Natürliche Klimaschutzmaßnahmen in Unternehmen (KfW-Umweltprogramm)
Förderkredit mit Tilgungszuschuss zwischen 40 und 60 Prozent je nach Unternehmensgröße für Investitionen in naturnahe Ökosysteme, Entsiegelung, Baumpflanzungen, Dach- und Fassadenbegrünung, dezentrales Niederschlagswassermanagement und Grauwassernutzung. Die Antragsfrist ist abgelaufen, das Modul ist nicht mehr aktiv.
Projektförderung der Deutschen Postcode Lotterie
Die Deutsche Postcode Lotterie fördert gemeinnützige Projekte in den Bereichen Mensch, Natur und Gesellschaft aus ihren Lotterieerträgen. Bisher wurden rund 8.000 Projekte mit über 90 Millionen Euro unterstützt. Derzeit nimmt die Lotterie keine neuen Interessensbekundungen oder Förderanträge entgegen und überarbeitet ihre Förderprozesse. Eine neue Förderrunde ist ab 2027 geplant. Aktuelle Hinweise werden auf der Seite zur Förderbeantragung veröffentlicht.
Waldklimafonds
Gemeinsamer Fonds von Umwelt- und Landwirtschaftsministerium für die Anpassung der Wälder an den Klimawandel, die CO2-Minderung durch Wald und Holz, die Renaturierung von Au- und Feuchtwäldern sowie zugehörige Forschungsvorhaben.

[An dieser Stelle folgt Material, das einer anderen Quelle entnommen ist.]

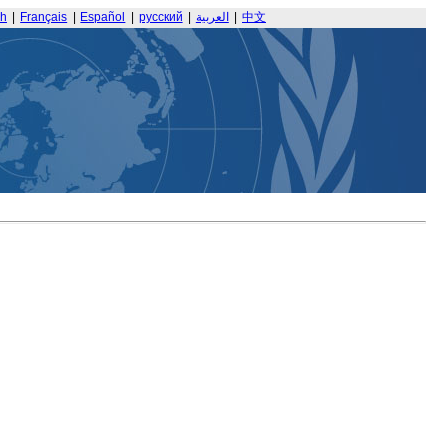
sh
|
Français
|
Español
|
русский
|
العربية
|
中文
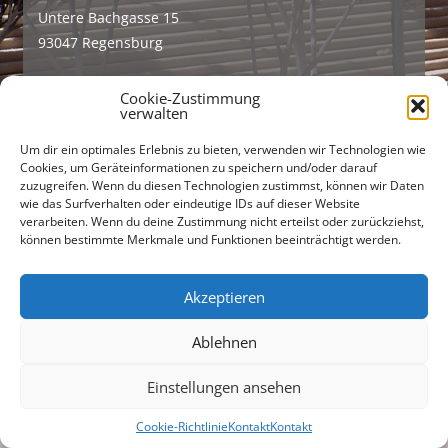
Untere Bachgasse 15
93047 Regensburg
Tel +49 (0)941 565745
Cookie-Zustimmung
Fax +49 (0)941 56712301
verwalten
buero@freiraumarchitekten.com
Um dir ein optimales Erlebnis zu bieten, verwenden wir Technologien wie
Cookies, um Geräteinformationen zu speichern und/oder darauf
zuzugreifen. Wenn du diesen Technologien zustimmst, können wir Daten
Suchen
wie das Surfverhalten oder eindeutige IDs auf dieser Website
nach:
verarbeiten. Wenn du deine Zustimmung nicht erteilst oder zurückziehst,
können bestimmte Merkmale und Funktionen beeinträchtigt werden.
Akzeptieren
Ablehnen
Einstellungen ansehen
Cookie-Richtlinie
Kontakt
Kontakt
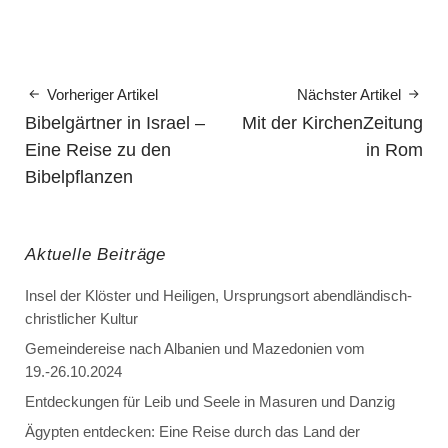
Vorheriger Artikel
Nächster Artikel
Bibelgärtner in Israel –
Mit der KirchenZeitung
Eine Reise zu den
in Rom
Bibelpflanzen
Aktuelle Beiträge
Insel der Klöster und Heiligen, Ursprungsort abendländisch-
christlicher Kultur
Gemeindereise nach Albanien und Mazedonien vom
19.-26.10.2024
Entdeckungen für Leib und Seele in Masuren und Danzig
Ägypten entdecken: Eine Reise durch das Land der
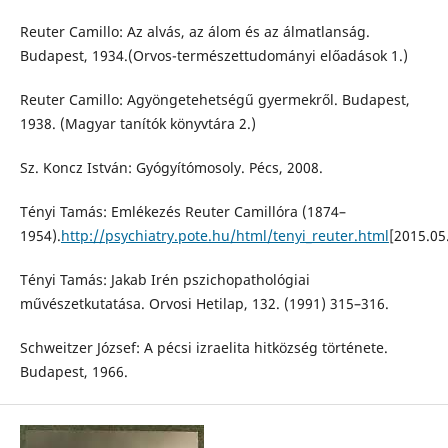
Reuter Camillo: Az alvás, az álom és az álmatlanság.
Budapest, 1934.(Orvos-természettudományi előadások 1.)
Reuter Camillo: Agyöngetehetségű gyermekről. Budapest,
1938. (Magyar tanítók könyvtára 2.)
Sz. Koncz István: Gyógyítómosoly. Pécs, 2008.
Tényi Tamás: Emlékezés Reuter Camillóra (1874–
1954).
http://psychiatry.pote.hu/html/tenyi_reuter.html
[2015.05
Tényi Tamás: Jakab Irén pszichopathológiai
művészetkutatása. Orvosi Hetilap, 132. (1991) 315–316.
Schweitzer József: A pécsi izraelita hitközség története.
Budapest, 1966.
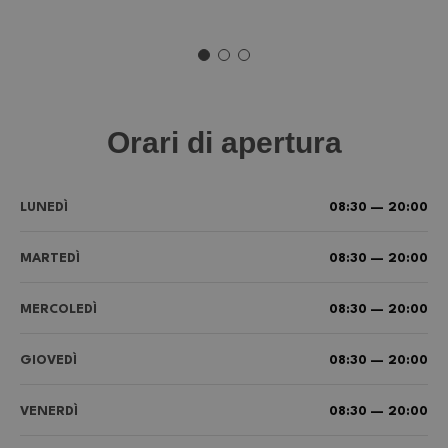
Orari di apertura
LUNEDÌ
08:30 — 20:00
MARTEDÌ
08:30 — 20:00
MERCOLEDÌ
08:30 — 20:00
GIOVEDÌ
08:30 — 20:00
VENERDÌ
08:30 — 20:00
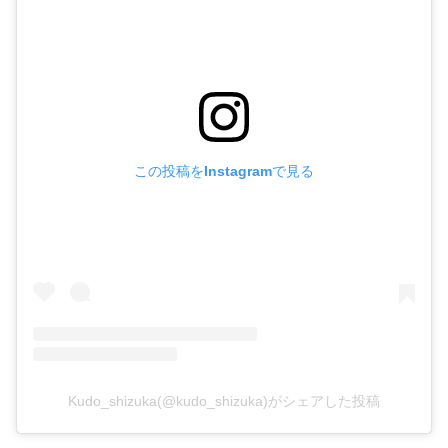
この投稿をInstagramで見る
Kudo_shizuka(@kudo_shizuka)がシェアした投稿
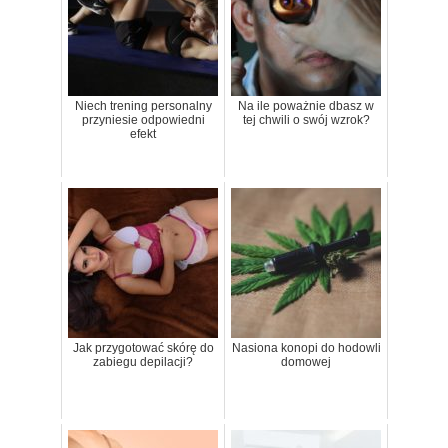
Niech trening personalny
Na ile poważnie dbasz w
przyniesie odpowiedni
tej chwili o swój wzrok?
efekt
Jak przygotować skórę do
Nasiona konopi do hodowli
zabiegu depilacji?
domowej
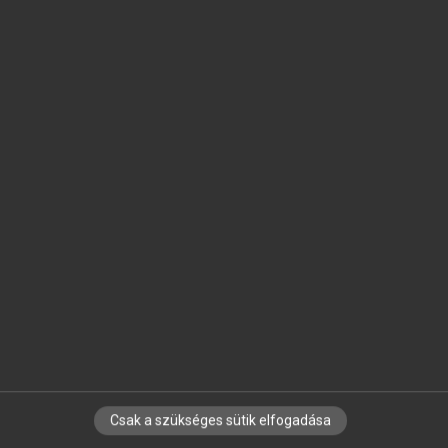
SZOTAR.NET APPLIKÁCIÓ
MICROSOFT OFFICE BŐVÍTMÉNY
BEÉPÜLŐ SZÓTÁRMODUL
ONLINE NYELVVIZSGA
EGYÉNI FELHASZNÁLÓKNAK
TANULÓKNAK
OKTATÁSI INTÉZMÉNYEKNEK
VÁLLALATI MEGOLDÁSOK
SÚGÓ
RÓLUNK
ELÉRHETŐSÉG
SÜTI BEÁLLÍTÁSOK
Csak a szükséges sütik elfogadása
IRATKOZZ FEL HÍRLEVELÜNKRE!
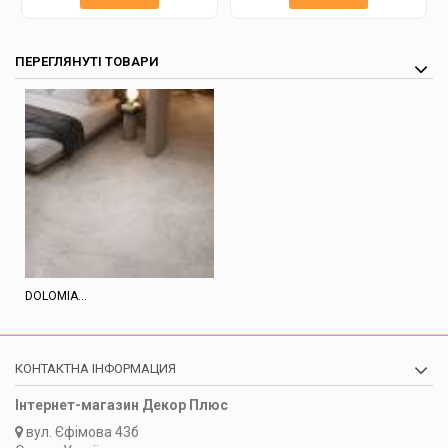
ПЕРЕГЛЯНУТІ ТОВАРИ
DOLOMIA...
КОНТАКТНА ІНФОРМАЦИЯ
Інтернет-магазин Декор Плюс
вул.
Єфімова 43б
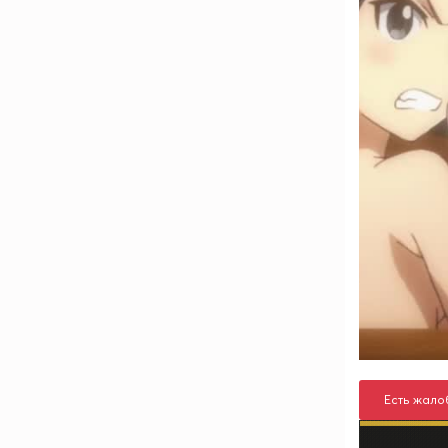
Есть жало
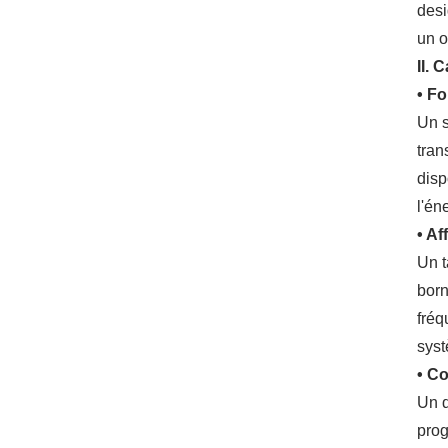
desi
un o
II. 
• Fo
Un s
tran
disp
l'én
• Af
Un t
born
fréq
sys
• C
Un d
prog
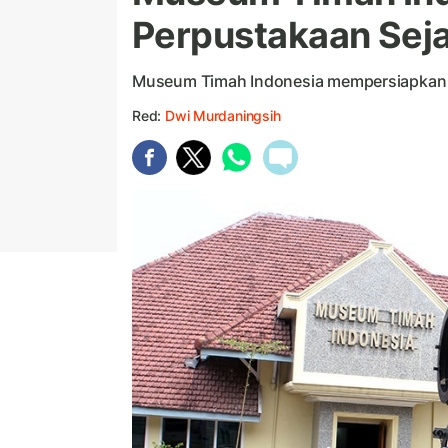
Perpustakaan Sej
Museum Timah Indonesia mempersiapkan 
Red:
Dwi Murdaningsih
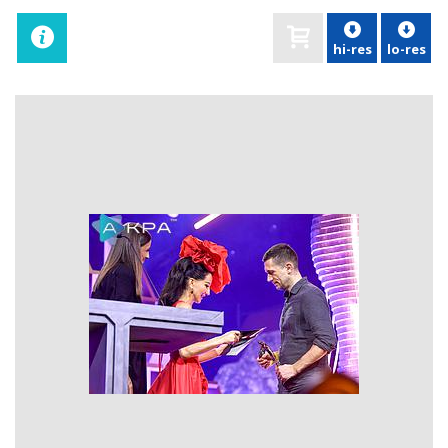
hi-res
lo-res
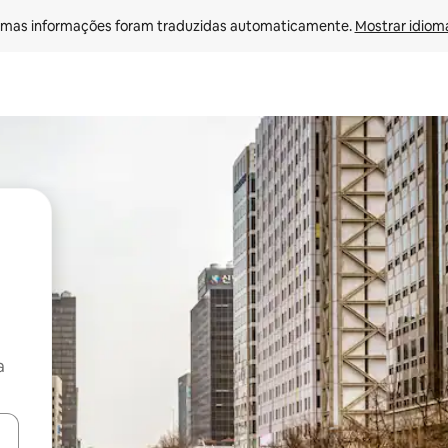
mas informações foram traduzidas automaticamente. 
Mostrar idioma
a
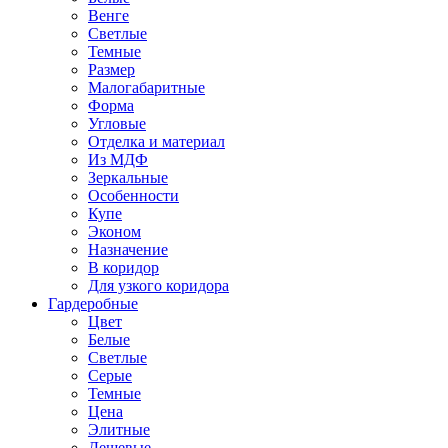
Венге
Светлые
Темные
Размер
Малогабаритные
Форма
Угловые
Отделка и материал
Из МДФ
Зеркальные
Особенности
Купе
Эконом
Назначение
В коридор
Для узкого коридора
Гардеробные
Цвет
Белые
Светлые
Серые
Темные
Цена
Элитные
Дешевые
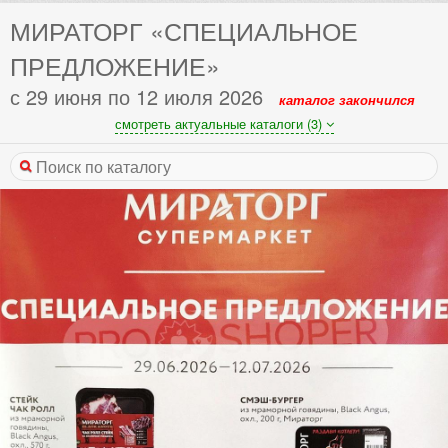
МИРАТОРГ «СПЕЦИАЛЬНОЕ
ПРЕДЛОЖЕНИЕ»
с 29 июня по 12 июля 2026
каталог закончился
смотреть актуальные каталоги (3)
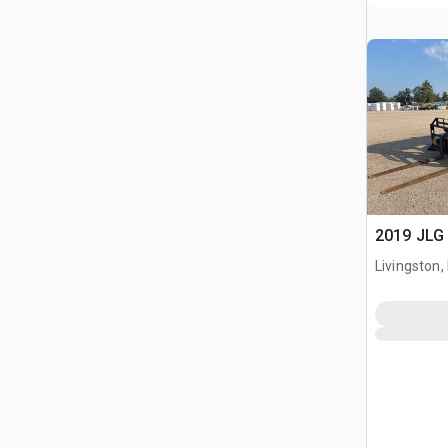
2019 JLG 
Livingston,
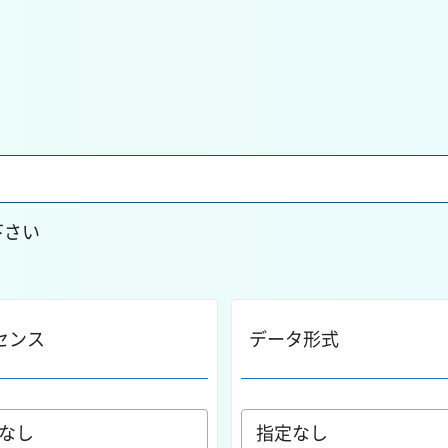
下さい
センス
データ形式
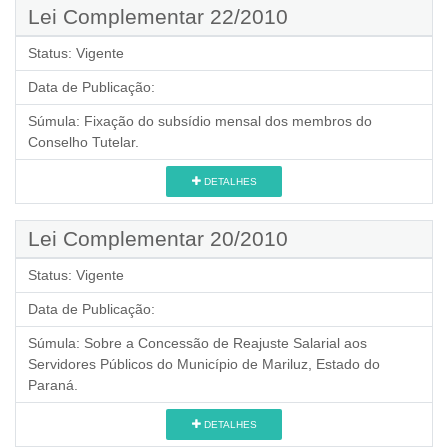
Lei Complementar 22/2010
Status:
Vigente
Data de Publicação:
Súmula:
Fixação do subsídio mensal dos membros do
Conselho Tutelar.
DETALHES
Lei Complementar 20/2010
Status:
Vigente
Data de Publicação:
Súmula:
Sobre a Concessão de Reajuste Salarial aos
Servidores Públicos do Município de Mariluz, Estado do
Paraná.
DETALHES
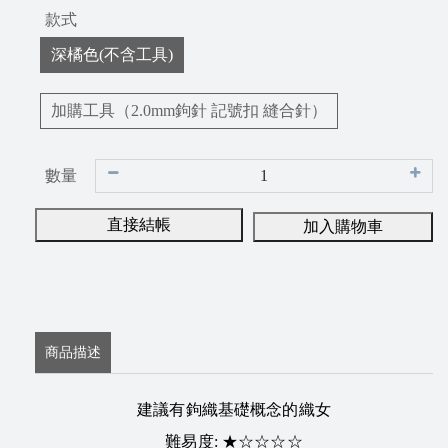
款式
深橘色(不含工具)
加購工具（2.0mm鉤針 記號扣 縫合針）
數量
直接結帳
加入購物車
商品描述
建議有鉤織基礎概念的織女
難易度: ★
☆
☆☆☆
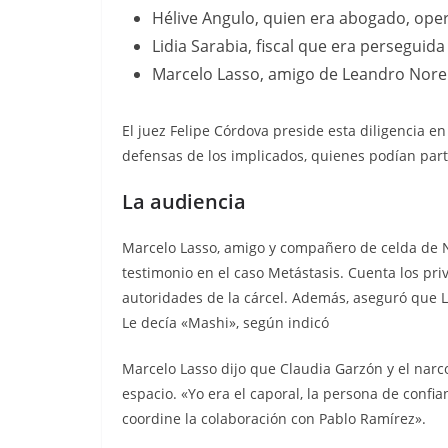
Hélive Angulo, quien era abogado, ope
Lidia Sarabia, fiscal que era perseguida
Marcelo Lasso, amigo de Leandro Nore
El juez Felipe Córdova preside esta diligencia en 
defensas de los implicados, quienes podían part
La audiencia
Marcelo Lasso, amigo y compañero de celda de No
testimonio en el caso Metástasis. Cuenta los priv
autoridades de la cárcel. Además, aseguró que 
Le decía «Mashi», según indicó
Marcelo Lasso dijo que Claudia Garzón y el narc
espacio. «Yo era el caporal, la persona de conf
coordine la colaboración con Pablo Ramírez».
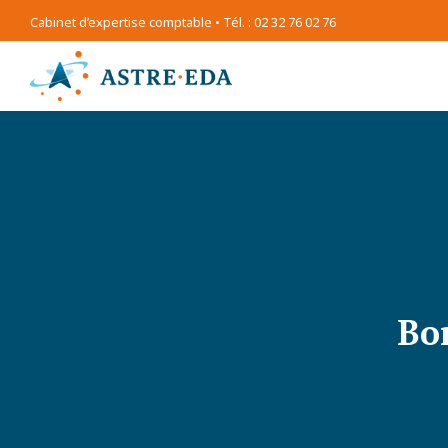
Cabinet d’expertise comptable • Tél. : 02 32 76 02 76
Bo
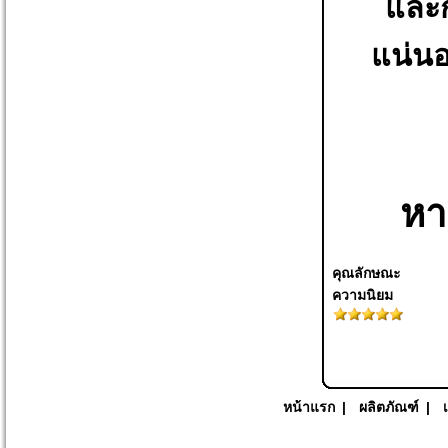
และก
แน่นอน
หา
คุณลักษณะ
ความนิยม
หน้าแรก
|
ผลิตภัณฑ์
|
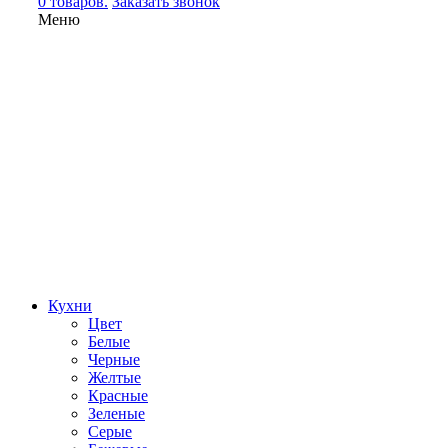
0 товаров.
Заказать звонок
Меню
Кухни
Цвет
Белые
Черные
Желтые
Красные
Зеленые
Серые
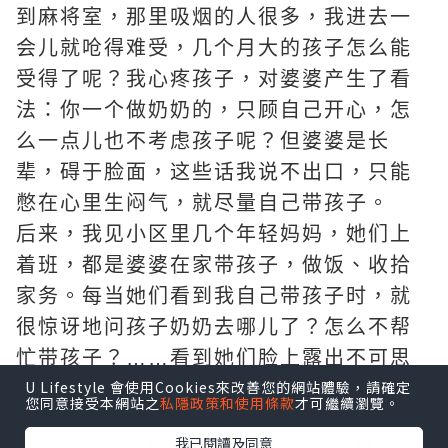
到麻将室，那里吸烟的人很多，我进去一
会儿就呛得难受，几个月大的孩子怎么能
受得了呢？我心疼孩子，对婆婆产生了看
法：你一个做奶奶的，只顾自己开心，怎
么一点儿也不考虑孩子呢？但婆婆是长
辈，碍于脸面，这些话我说不出口，只能
憋在心里生闷气，就尽量自己带孩子。
后来，我见小区里几个年轻妈妈，她们上
着班，都是婆婆在家带孩子，做饭、收拾
家务。每当她们看到我自己带孩子时，就
很惊讶地问孩子奶奶去哪儿了？怎么不帮
忙带孩子？……看到她们脸上露出不可思
U Lifestyle 會使用Cookies來改善您的網站體驗，請確定
议的笑，我心里很难受，都是当婆婆的，
您同意接受本網站之
私隱政策和使用條款
才可繼續瀏覽。
怎么差距那么大?!
我已閱讀及同意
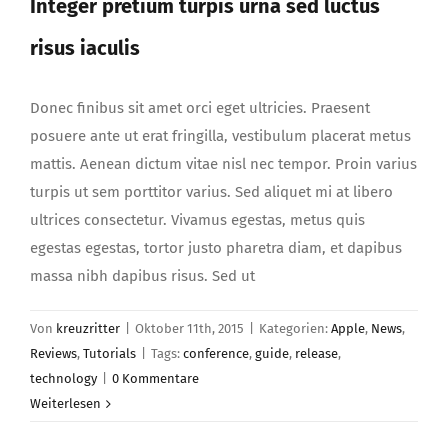
Integer pretium turpis urna sed luctus
risus iaculis
Donec finibus sit amet orci eget ultricies. Praesent
posuere ante ut erat fringilla, vestibulum placerat metus
mattis. Aenean dictum vitae nisl nec tempor. Proin varius
turpis ut sem porttitor varius. Sed aliquet mi at libero
ultrices consectetur. Vivamus egestas, metus quis
egestas egestas, tortor justo pharetra diam, et dapibus
massa nibh dapibus risus. Sed ut
Von
kreuzritter
|
Oktober 11th, 2015
|
Kategorien:
Apple
,
News
,
Reviews
,
Tutorials
|
Tags:
conference
,
guide
,
release
,
technology
|
0 Kommentare
Weiterlesen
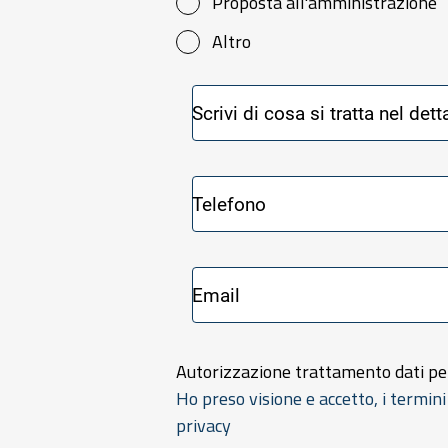
Proposta all'amministrazione
Altro
Autorizzazione trattamento dati pe
Ho preso visione e accetto, i termini
privacy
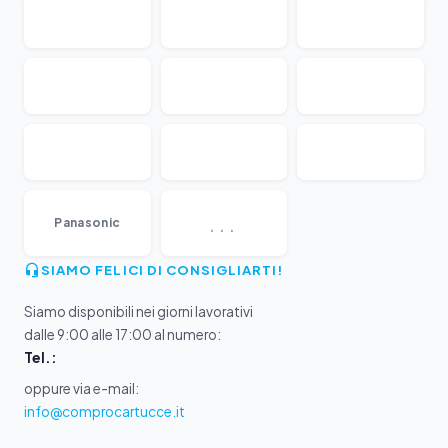
...
Panasonic
SIAMO FELICI DI CONSIGLIARTI!
Siamo disponibili nei giorni lavorativi
dalle 9:00 alle 17:00 al numero:
Tel.:
oppure via e-mail:
info@comprocartucce.it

Projektträger ist die Fachagentur Nachwachsende Rohstoffe.
Waldklimafonds
Der Waldklimafonds förderte Vorhaben zum Waldschutz, zur klimaangepassten Forstwirtschaft und zur Kohlenstoffbindung in Wald und Holz und war damit auch für die Bereitstellung von Holzbrennstoffen und Kurzumtriebsplantagen relevant. Nach Angaben der FNR stehen keine zusätzlichen Mittel mehr zur Verfügung, Neuanträge sind nicht möglich. Für waldbezogene Vorhaben verweist die FNR auf das Förderprogramm Klimaangepasstes Waldmanagement, dessen Mittel allerdings ebenfalls aufgebraucht sind, sowie auf das Förderprogramm Nachhaltige Erneuerbare Ressourcen.
Zukunft Stadtgrün
Programm der Städtebauförderung für die Anlage, Sanierung und Qualifizierung öffentlich zugänglicher Grün- und Freiräume in Städten und Gemeinden. Ziele waren lebenswerte Quartiere, Klimaanpassung und Umweltgerechtigkeit. Der Bund stellte von 2017 bis 2019 jährlich 50 Millionen Euro bereit, insgesamt 150 Millionen Euro. Das Programm endete 2019. Seit der Neustrukturierung der Städtebauförderung 2020 sind Klimaschutz und Klimaanpassung durch grüne Infrastruktur verpflichtender Bestandteil aller laufenden Gesamtmaßnahmen statt eines eigenen Programms.